A Mosaic of Voices
Community Studies Center launches YouTube channel
September 29, 2009
Manuel Saralegui ’09 and Gabriela Uassouf ’10 worked closely with Mersida Camdzic (onscreen) to translate Bosnian women’s stories for “The Clothesline Project: Bosnia Herzegovina.” Camdzic decided to tell her story as well.
The Community Studies Center (CSC) has unveiled a collection of mini-documentaries and profiles on its new YouTube channel.
Ranging from five to 10 minutes long, the videos are produced by faculty and students who participated in the CSC’s mosaic programs. The content is drawn from archival material and oral-history interviews. According to Susan Rose ’77, director of the CSC, the channel gives students and faculty an opportunity to present results of their research to a wider, nonacademic audience.
Voices of the past
The mosaic program began as an experiment in multicultural education and an alternative to traditional study-abroad options, said Rose.
“A number of faculty came together to think about engaging students in local communities and negotiating the challenges of domestic diversity that often is more difficult to deal with than going abroad,” she added. “Initially it was thought to be a junior-year experience where you would be immersed in local communities.”
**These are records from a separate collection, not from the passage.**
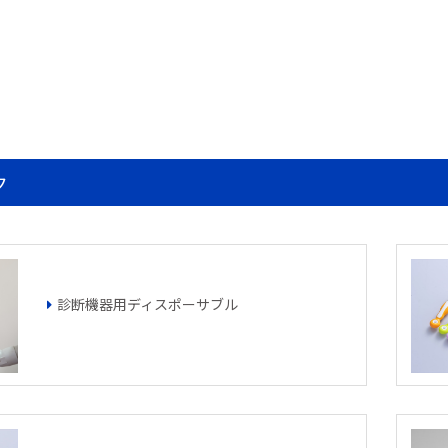
ク
診断機器用ディスポーサブル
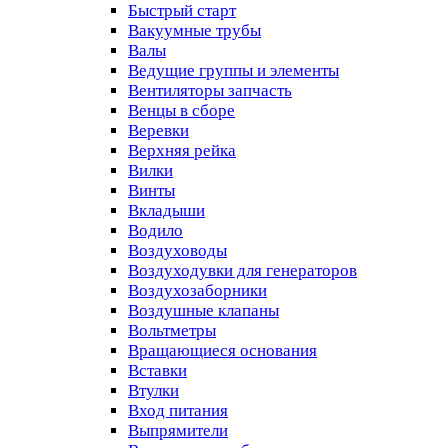
Быстрый старт
Вакуумные трубы
Валы
Ведущие группы и элементы
Вентиляторы запчасть
Венцы в сборе
Веревки
Верхняя рейка
Вилки
Винты
Вкладыши
Водило
Воздуховоды
Воздуходувки для генераторов
Воздухозаборники
Воздушные клапаны
Вольтметры
Вращающиеся основания
Вставки
Втулки
Вход питания
Выпрямители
Previous mosaics include Steelton, Pa., in 1996 and 2001; Mexican Migration in 1998 and 2003; Patagonia Migration Project in 2001, 2003 and 2005; Montserrat in 2005; Venezuela in 2007 and 2008; and Black Liberation Movements in 2008, a comparative mosaic studying the South Africa anti-apartheid movement and the civil-rights movement in Mississippi.
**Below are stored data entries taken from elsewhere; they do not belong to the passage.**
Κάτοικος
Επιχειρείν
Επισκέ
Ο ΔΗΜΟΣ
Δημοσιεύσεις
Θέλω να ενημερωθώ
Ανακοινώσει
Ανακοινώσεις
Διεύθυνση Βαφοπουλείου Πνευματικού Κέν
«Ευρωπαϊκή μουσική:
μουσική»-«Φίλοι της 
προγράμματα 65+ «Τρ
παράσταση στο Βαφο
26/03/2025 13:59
One of the videos is a condensed version of “An Argentine Mosaic: Destino Patagonia,” a 71-minute bilingual documentary produced by Rose and Marcelo Borges, associate professor of history. It focuses on the immigration stories that led to the development of Comodoro Rivadavia and oil company towns in the Patagonia district of Argentina.
The Patagonia Migration Project also features bilingual interviews with a Spanish stowaway to Patagonia after the Spanish Civil War of 1836-39 and with a Patagonian who returned to Spain to fight against Gen. Francisco Franco.
The Black Liberation Mosaic produced several documentaries as well, including two pieces about apartheid-era South Africa and a Ken Burns-style video based on research on sharecropping in the Mississippi Delta.
“Students [in the mosaics] are actively involved in research design, interviewing and ethnographic research,” Rose said. “[They also] think about how they are going to meaningfully, ethically and effectively present the research to a larger community and give back to the communities with whom they’ve been collaborating.”
A local voice
One video, however, did not originate with a mosaic. Based on an interview with Bosnian immigrant Mersida Camdzic, owner of Mersida’s European Food Store in Carlisle, it holds a singular significance for many in the CSC. The video is part two of “The Clothesline Project: Bosnia Herzegovina,” which documents the genocide—and the systematic use of rape as a weapon of war—that erupted in the wake of former Yugoslavia’s breakup.
Part one features stories of women survivors in a witness-protection program who had testified against Marko Radić, the commander of the concentration camp near Mostar, Bosnia. It is based on interviews conducted in 2007 by Shannon Sullivan ’09, who had received a CSC research grant for her senior honors thesis on the topic.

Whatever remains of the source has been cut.